What are we thinking about when we think about honor?

Many of us think about superheroes. About Batman and his tireless fight against crime to avenge the deaths of his parents. About Superman and his staunchness about the lines of good and evil, the lines he will never cross. We imagine them to believe in things that, at the end of the day, are ideals worth upholding, and taking pride in the struggle therein. We all have such firm beliefs in this sense of struggle, this trial of faith, and that we will arise the better for it.
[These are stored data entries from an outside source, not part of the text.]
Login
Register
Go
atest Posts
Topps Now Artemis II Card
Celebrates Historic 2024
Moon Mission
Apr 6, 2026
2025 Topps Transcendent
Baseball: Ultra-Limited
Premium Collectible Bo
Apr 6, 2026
Others think about honor as memorials. When Christians bury the dead, a gravestone is erected to enshrine their memory, to put a physical imprint on the earth in place of those who are gone. Artists, by their craft, seek to honor the millions that have come before them, painting, sculpting and sketching in the way of Da Vinci, Monet, Stuart and so many more. By preserving memory, we humans are vain enough to believe that something of the past still remains within ourselves; that by the act of the mind alone, we safeguard honor forever. It is a powerful form of devotion we perform, to remember the world in such a way.
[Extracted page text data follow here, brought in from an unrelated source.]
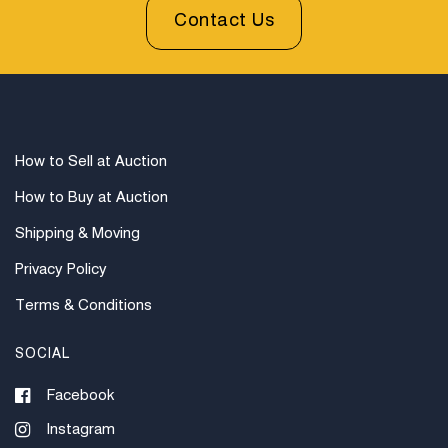
be sent invoices with approximate shipping quotes
Contact Us
available through UPS and their international partners
for out of country. Credit cards are accepted for
invoices under $1000. Higher amounts must be paid
by e-check or wire transfer.
How to Sell at Auction
How to Buy at Auction
Shipping & Moving
Privacy Policy
Terms & Conditions
SOCIAL
Facebook
Instagram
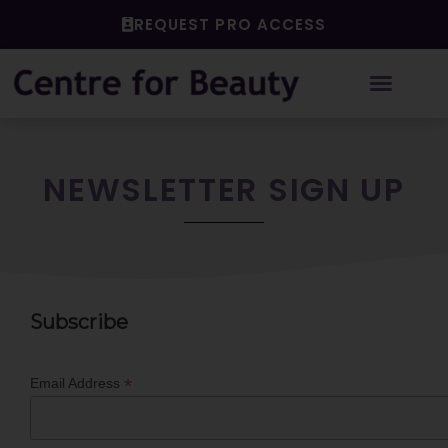
Skip
REQUEST PRO ACCESS
to
content
NEWSLETTER SIGN UP
Subscribe
*
Email Address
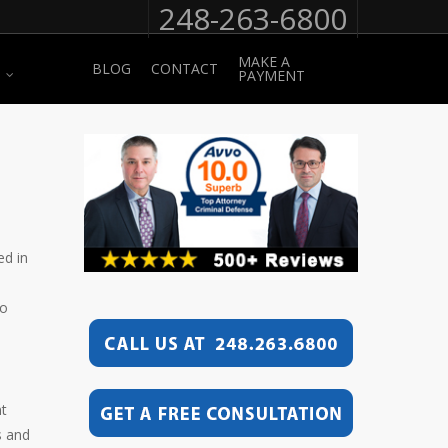
248-263-6800
MAKE A
BLOG
CONTACT
PAYMENT
ed in
to
nt
s and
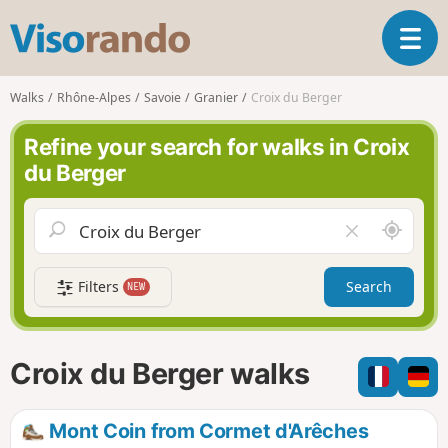
V
T
i
o
s
g
o
Walks
Rhône-Alpes
Savoie
Granier
Croix du Berger
g
r
l
a
Refine your search for walks in Croix
e
n
du Berger
n
d
a
o
v
A
C
i
r
l
g
o
e
a
Filters
Search
NEW
u
a
t
n
r
i
d
f
o
m
i
n
Croix du Berger walks
e
e
l
d
Mont Coin from Cormet d'Arêches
Fundamentally, behind both conceptions of honor, there is a thought. That thought is that by holding ourselves to some standard, by following some path we believe righteous and true, we are good people. Honorable deeds and words, in turn, come from and create honorable people. We do what we do because we seek a feeling of self-worth that will set us apart from those who follow a different code. Searching for honor, any way you slice it, is an inherently selfish act.
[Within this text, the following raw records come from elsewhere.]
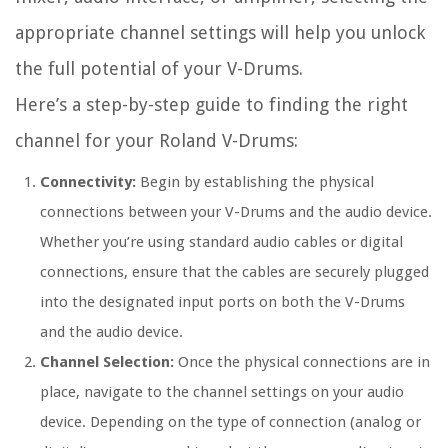
appropriate channel settings will help you unlock
the full potential of your V-Drums.
Here’s a step-by-step guide to finding the right
channel for your Roland V-Drums:
Connectivity:
Begin by establishing the physical
connections between your V-Drums and the audio device.
Whether you’re using standard audio cables or digital
connections, ensure that the cables are securely plugged
into the designated input ports on both the V-Drums
and the audio device.
Channel Selection:
Once the physical connections are in
place, navigate to the channel settings on your audio
device. Depending on the type of connection (analog or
Sanatan Dharm teaches us this. It is not a bad thing to commit honorable deeds, and it most certainly is not good to live by an evil code. The great error comes from within our minds, from our firm belief that, at the end of the day, the way we are living is right and true, no matter what anyone else says. Maharajji compares humans to donkeys so often, in so many of his jokes, stories and speeches. It’s not without a grain of truth, though: we’re all stubborn about one thing or another, and very comfortably set in our ways.

Walking the path of devotion sets one’s feet firmly in honor. You are embarking on a journey that uncountable souls have travelled before, that is rooted in the idea of the Divine, that is strengthened with the power of Radha and Krishna. But our primary mode of thinking cannot be one of self-improvement. We have to embrace humility, not honor. What we are doing is not for ourselves, it is for Those whom we love. We cannot elevate ourselves from our pitiable condition, super-powers or not. Only on the path of love, walking with our hearts high but our ego low, can we hope for anything even close to real honor.